Task goal: As an exercise, transcribe the data below in full and exactly, omitting pictures.
[Opening Data for processing section]
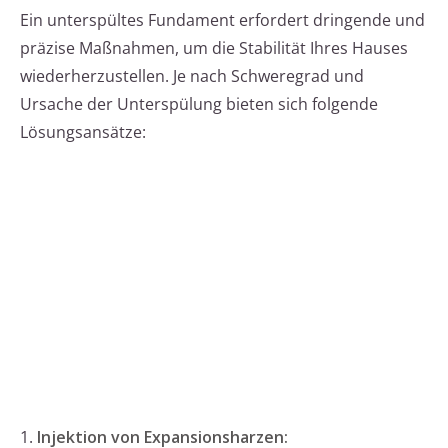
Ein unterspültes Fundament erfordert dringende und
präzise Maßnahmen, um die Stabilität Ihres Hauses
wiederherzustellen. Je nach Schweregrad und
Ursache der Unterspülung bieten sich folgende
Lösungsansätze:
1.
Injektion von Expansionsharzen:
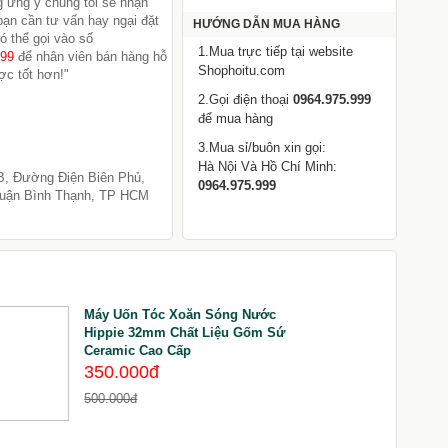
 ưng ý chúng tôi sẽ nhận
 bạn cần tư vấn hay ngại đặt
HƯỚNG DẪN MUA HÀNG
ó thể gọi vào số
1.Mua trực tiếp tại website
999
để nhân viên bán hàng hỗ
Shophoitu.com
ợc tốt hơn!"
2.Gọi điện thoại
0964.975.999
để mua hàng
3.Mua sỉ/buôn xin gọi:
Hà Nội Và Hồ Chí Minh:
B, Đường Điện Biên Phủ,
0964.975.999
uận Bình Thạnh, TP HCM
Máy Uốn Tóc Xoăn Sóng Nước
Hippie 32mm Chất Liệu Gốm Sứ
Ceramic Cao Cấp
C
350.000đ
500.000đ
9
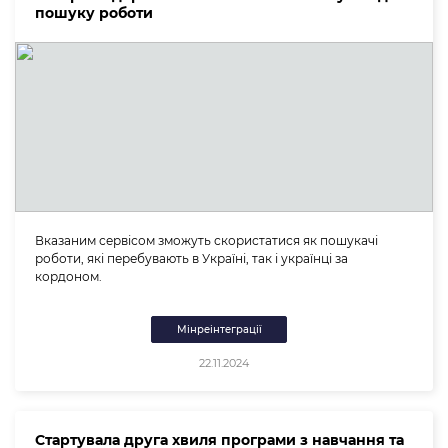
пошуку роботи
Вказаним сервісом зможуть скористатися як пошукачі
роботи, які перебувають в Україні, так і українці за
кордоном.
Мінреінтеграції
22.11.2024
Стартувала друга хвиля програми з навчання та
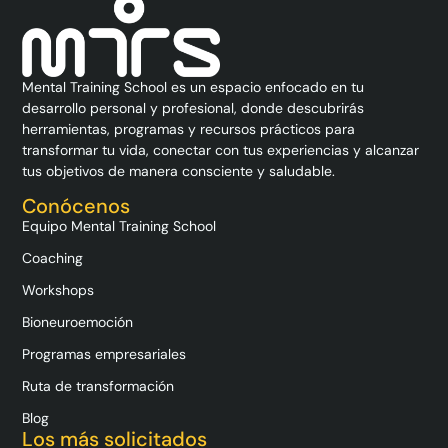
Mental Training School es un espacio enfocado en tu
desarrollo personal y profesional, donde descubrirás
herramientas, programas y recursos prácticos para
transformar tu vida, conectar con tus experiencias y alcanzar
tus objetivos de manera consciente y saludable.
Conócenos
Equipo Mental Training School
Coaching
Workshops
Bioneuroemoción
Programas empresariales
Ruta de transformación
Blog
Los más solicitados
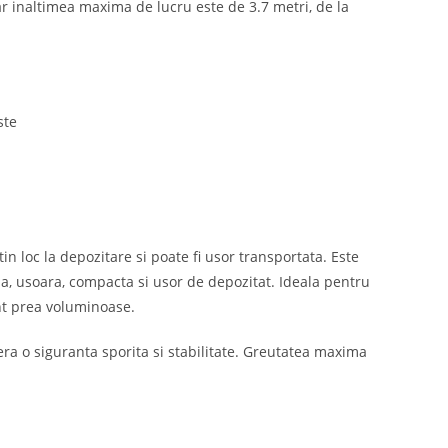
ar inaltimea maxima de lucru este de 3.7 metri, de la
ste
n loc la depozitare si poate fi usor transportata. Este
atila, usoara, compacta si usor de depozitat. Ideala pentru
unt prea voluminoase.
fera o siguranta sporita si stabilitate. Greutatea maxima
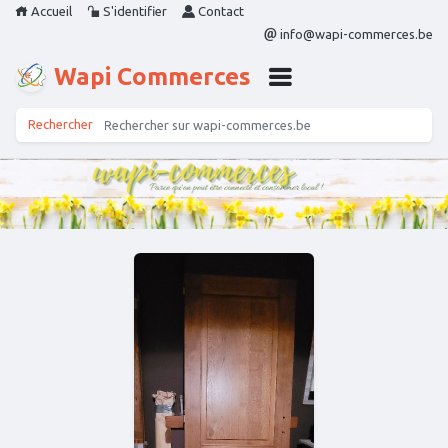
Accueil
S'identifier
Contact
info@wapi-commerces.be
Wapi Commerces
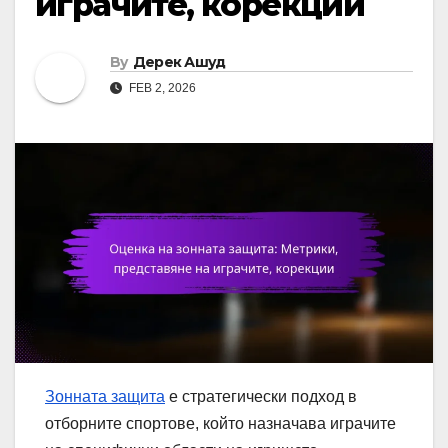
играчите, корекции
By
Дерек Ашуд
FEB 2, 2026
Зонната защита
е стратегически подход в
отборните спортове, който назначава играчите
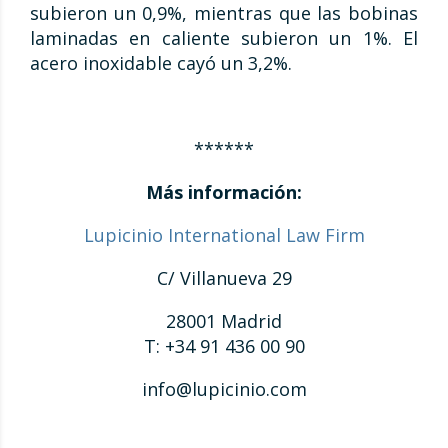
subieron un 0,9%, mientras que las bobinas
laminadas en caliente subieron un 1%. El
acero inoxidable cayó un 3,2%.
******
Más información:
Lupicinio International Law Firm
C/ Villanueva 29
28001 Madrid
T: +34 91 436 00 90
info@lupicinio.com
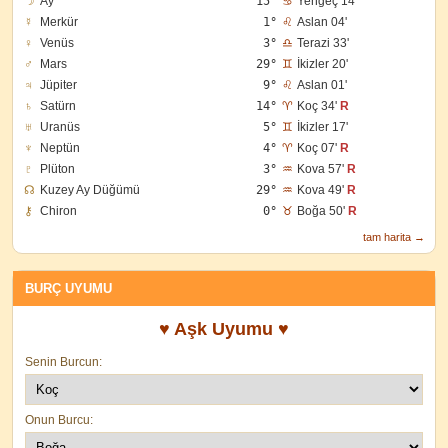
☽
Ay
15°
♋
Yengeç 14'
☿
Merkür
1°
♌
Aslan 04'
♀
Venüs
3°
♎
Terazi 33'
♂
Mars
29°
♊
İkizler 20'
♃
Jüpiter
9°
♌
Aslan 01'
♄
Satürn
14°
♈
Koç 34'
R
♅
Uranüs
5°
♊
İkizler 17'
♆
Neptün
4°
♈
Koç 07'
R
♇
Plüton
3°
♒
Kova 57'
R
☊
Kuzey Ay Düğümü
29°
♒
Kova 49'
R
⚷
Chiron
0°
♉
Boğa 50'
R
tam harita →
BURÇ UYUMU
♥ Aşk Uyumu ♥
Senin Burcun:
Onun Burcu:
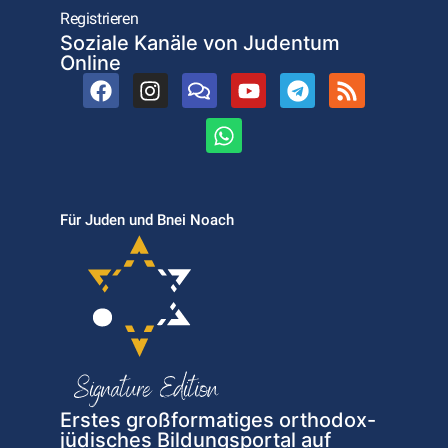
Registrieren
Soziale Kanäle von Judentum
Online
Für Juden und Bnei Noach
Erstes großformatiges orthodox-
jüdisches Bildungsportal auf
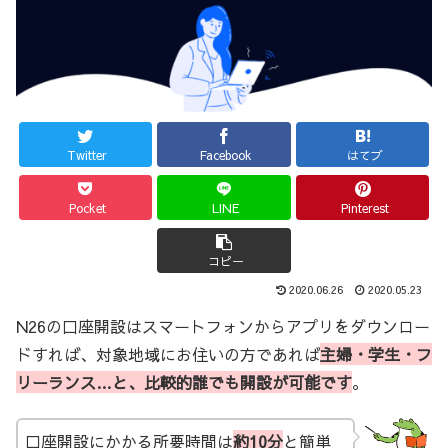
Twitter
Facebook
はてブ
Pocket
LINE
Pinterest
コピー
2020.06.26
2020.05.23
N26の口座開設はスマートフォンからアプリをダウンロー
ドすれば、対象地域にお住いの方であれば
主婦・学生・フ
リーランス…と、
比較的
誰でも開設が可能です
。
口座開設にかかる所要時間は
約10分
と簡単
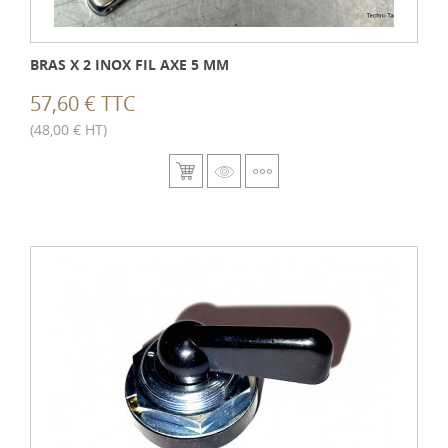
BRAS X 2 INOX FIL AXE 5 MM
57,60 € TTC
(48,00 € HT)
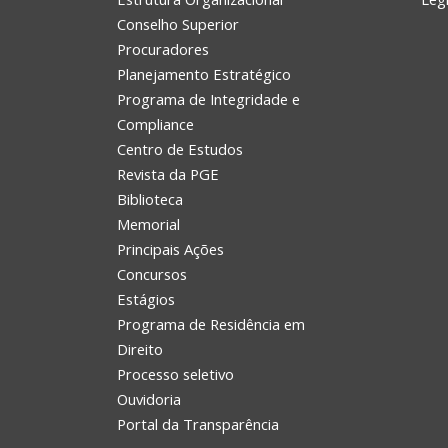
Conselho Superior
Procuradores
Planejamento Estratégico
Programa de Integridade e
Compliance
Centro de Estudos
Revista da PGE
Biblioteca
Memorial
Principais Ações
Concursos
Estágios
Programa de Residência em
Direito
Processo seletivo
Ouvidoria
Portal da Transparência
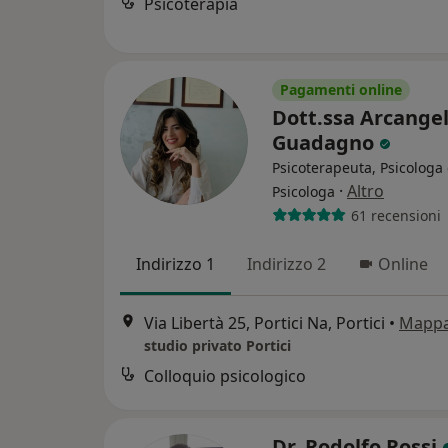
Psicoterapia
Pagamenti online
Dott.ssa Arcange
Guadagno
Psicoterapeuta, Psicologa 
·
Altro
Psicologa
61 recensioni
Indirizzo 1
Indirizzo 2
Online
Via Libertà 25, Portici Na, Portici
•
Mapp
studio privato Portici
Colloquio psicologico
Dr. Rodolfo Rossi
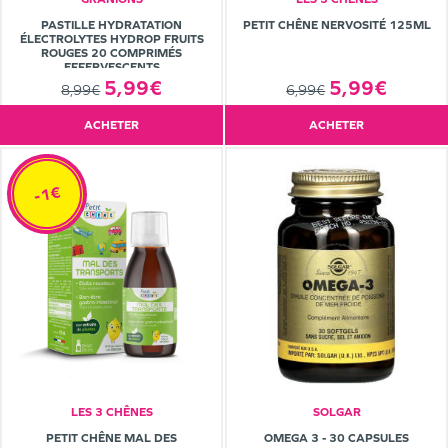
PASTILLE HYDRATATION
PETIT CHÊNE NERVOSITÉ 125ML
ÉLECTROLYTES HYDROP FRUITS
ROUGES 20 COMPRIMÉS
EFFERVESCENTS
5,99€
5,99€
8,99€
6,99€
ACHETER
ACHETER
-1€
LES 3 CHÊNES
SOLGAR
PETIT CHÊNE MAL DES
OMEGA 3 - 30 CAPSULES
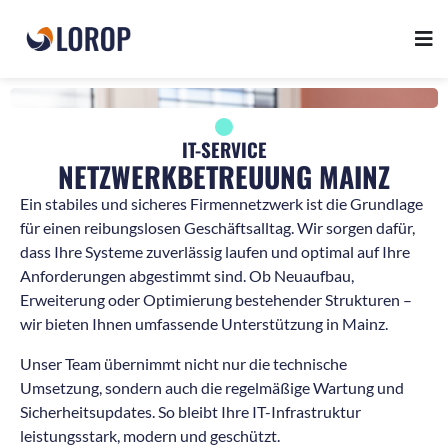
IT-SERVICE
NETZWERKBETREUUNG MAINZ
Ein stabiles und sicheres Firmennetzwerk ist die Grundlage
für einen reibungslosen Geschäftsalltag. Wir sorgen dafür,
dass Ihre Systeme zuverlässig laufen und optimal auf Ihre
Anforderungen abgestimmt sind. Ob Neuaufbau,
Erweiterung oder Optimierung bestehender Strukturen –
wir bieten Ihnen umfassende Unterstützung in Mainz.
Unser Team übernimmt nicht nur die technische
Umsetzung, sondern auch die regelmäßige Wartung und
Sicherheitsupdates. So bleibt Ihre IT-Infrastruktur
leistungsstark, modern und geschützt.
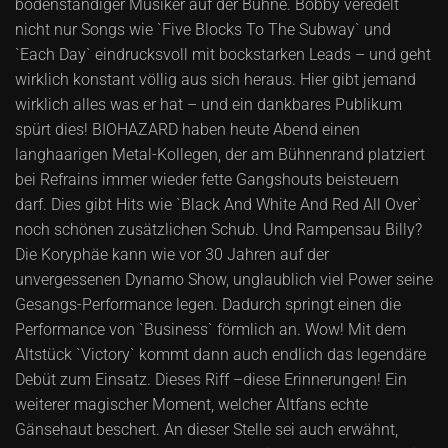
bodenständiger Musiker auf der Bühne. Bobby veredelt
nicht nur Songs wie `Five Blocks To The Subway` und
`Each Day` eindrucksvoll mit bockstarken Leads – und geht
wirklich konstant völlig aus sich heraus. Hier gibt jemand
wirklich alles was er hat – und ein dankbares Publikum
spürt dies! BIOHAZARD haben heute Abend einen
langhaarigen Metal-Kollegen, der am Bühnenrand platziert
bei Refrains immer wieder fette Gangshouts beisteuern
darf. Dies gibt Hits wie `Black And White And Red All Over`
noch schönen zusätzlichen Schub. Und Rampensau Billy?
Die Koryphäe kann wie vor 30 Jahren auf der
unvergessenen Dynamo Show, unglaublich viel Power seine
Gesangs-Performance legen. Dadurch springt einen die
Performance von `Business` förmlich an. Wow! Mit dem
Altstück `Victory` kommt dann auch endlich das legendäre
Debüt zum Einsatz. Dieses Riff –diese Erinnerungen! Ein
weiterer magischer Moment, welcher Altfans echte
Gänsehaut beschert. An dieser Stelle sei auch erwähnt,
[Closing Data for processing section]
Answer box:
Ein unterspültes Fundament erfordert dringende und
präzise Maßnahmen, um die Stabilität Ihres Hauses
wiederherzustellen. Je nach Schweregrad und
Ursache der Unterspülung bieten sich folgende
Lösungsansätze:
1.
Injektion von Expansionsharzen:
 ưng ý chúng tôi sẽ nhận
 bạn cần tư vấn hay ngại đặt
HƯỚNG DẪN MUA HÀNG
ó thể gọi vào số
1.Mua trực tiếp tại website
999
để nhân viên bán hàng hỗ
Shophoitu.com
ợc tốt hơn!"
2.Gọi điện thoại
0964.975.999
để mua hàng
3.Mua sỉ/buôn xin gọi:
Hà Nội Và Hồ Chí Minh:
B, Đường Điện Biên Phủ,
0964.975.999
uận Bình Thạnh, TP HCM
Máy Uốn Tóc Xoăn Sóng Nước
Hippie 32mm Chất Liệu Gốm Sứ
Ceramic Cao Cấp
C
350.000đ
500.000đ
9
пошуку роботи
Вказаним сервісом зможуть скористатися як пошукачі
роботи, які перебувають в Україні, так і українці за
кордоном.
Мінреінтеграції
22.11.2024
Стартувала друга хвиля програми з навчання та
Mental Training School es un espacio enfocado en tu
desarrollo personal y profesional, donde descubrirás
herramientas, programas y recursos prácticos para
transformar tu vida, conectar con tus experiencias y alcanzar
tus objetivos de manera consciente y saludable.
Conócenos
Equipo Mental Training School
Coaching
Workshops
Bioneuroemoción
Programas empresariales
Ruta de transformación
Blog
Los más solicitados
ar inaltimea maxima de lucru este de 3.7 metri, de la
ste
n loc la depozitare si poate fi usor transportata. Este
atila, usoara, compacta si usor de depozitat. Ideala pentru
unt prea voluminoase.
fera o siguranta sporita si stabilitate. Greutatea maxima
Accueil
S'identifier
Contact
info@wapi-commerces.be
Wapi Commerces
играчите, корекции
By
Дерек Ашуд
FEB 2, 2026
Зонната защита
е стратегически подход в
отборните спортове, който назначава играчите
subieron un 0,9%, mientras que las bobinas
laminadas en caliente subieron un 1%. El
acero inoxidable cayó un 3,2%.
******
Más información:
Lupicinio International Law Firm
C/ Villanueva 29
28001 Madrid
T: +34 91 436 00 90
info@lupicinio.com
☽
Ay
15°
♋
Yengeç 14'
☿
Merkür
1°
♌
Aslan 04'
♀
Venüs
3°
♎
Terazi 33'
♂
Mars
29°
♊
İkizler 20'
♃
Jüpiter
9°
♌
Aslan 01'
♄
Satürn
14°
♈
Koç 34'
R
♅
Uranüs
5°
♊
İkizler 17'
♆
Neptün
4°
♈
Koç 07'
R
♇
Plüton
3°
♒
Kova 57'
R
☊
Kuzey Ay Düğümü
29°
♒
Kova 49'
R
⚷
Chiron
0°
♉
Boğa 50'
R
tam harita →
BURÇ UYUMU
♥ Aşk Uyumu ♥
Senin Burcun:
Onun Burcu:
Registrieren
Soziale Kanäle von Judentum
Online
Für Juden und Bnei Noach
Erstes großformatiges orthodox-
jüdisches Bildungsportal auf
Twitter
Facebook
はてブ
Pocket
LINE
Pinterest
コピー
2020.06.26
2020.05.23
N26の口座開設はスマートフォンからアプリをダウンロー
ドすれば、対象地域にお住いの方であれば
主婦・学生・フ
リーランス…と、
比較的
誰でも開設が可能です
。
口座開設にかかる所要時間は
約10分
と簡単
BRAS X 2 INOX FIL AXE 5 MM
57,60 € TTC
(48,00 € HT)
Conselho Superior
Procuradores
Planejamento Estratégico
Programa de Integridade e
Compliance
Centro de Estudos
Revista da PGE
Biblioteca
Memorial
Principais Ações
Concursos
Estágios
Programa de Residência em
Direito
Processo seletivo
Ouvidoria
Portal da Transparência
Psicoterapia
Pagamenti online
Dott.ssa Arcange
Guadagno
Psicoterapeuta, Psicologa 
·
Altro
Psicologa
61 recensioni
Indirizzo 1
Indirizzo 2
Online
Via Libertà 25, Portici Na, Portici
•
Mapp
studio privato Portici
Colloquio psicologico
Dr. Rodolfo Rossi
PASTILLE HYDRATATION
PETIT CHÊNE NERVOSITÉ 125ML
ÉLECTROLYTES HYDROP FRUITS
ROUGES 20 COMPRIMÉS
EFFERVESCENTS
5,99€
5,99€
8,99€
6,99€
ACHETER
ACHETER
-1€
LES 3 CHÊNES
SOLGAR
PETIT CHÊNE MAL DES
OMEGA 3 - 30 CAPSULES
IT-SERVICE
NETZWERKBETREUUNG MAINZ
Ein stabiles und sicheres Firmennetzwerk ist die Grundlage
für einen reibungslosen Geschäftsalltag. Wir sorgen dafür,
dass Ihre Systeme zuverlässig laufen und optimal auf Ihre
Anforderungen abgestimmt sind. Ob Neuaufbau,
Erweiterung oder Optimierung bestehender Strukturen –
wir bieten Ihnen umfassende Unterstützung in Mainz.
Unser Team übernimmt nicht nur die technische
Umsetzung, sondern auch die regelmäßige Wartung und
Sicherheitsupdates. So bleibt Ihre IT-Infrastruktur
leistungsstark, modern und geschützt.
bodenständiger Musiker auf der Bühne. Bobby veredelt
nicht nur Songs wie `Five Blocks To The Subway` und
`Each Day` eindrucksvoll mit bockstarken Leads – und geht
wirklich konstant völlig aus sich heraus. Hier gibt jemand
wirklich alles was er hat – und ein dankbares Publikum
spürt dies! BIOHAZARD haben heute Abend einen
langhaarigen Metal-Kollegen, der am Bühnenrand platziert
bei Refrains immer wieder fette Gangshouts beisteuern
darf. Dies gibt Hits wie `Black And White And Red All Over`
noch schönen zusätzlichen Schub. Und Rampensau Billy?
Die Koryphäe kann wie vor 30 Jahren auf der
unvergessenen Dynamo Show, unglaublich viel Power seine
Gesangs-Performance legen. Dadurch springt einen die
Performance von `Business` förmlich an. Wow! Mit dem
Altstück `Victory` kommt dann auch endlich das legendäre
Debüt zum Einsatz. Dieses Riff –diese Erinnerungen! Ein
weiterer magischer Moment, welcher Altfans echte
Gänsehaut beschert. An dieser Stelle sei auch erwähnt,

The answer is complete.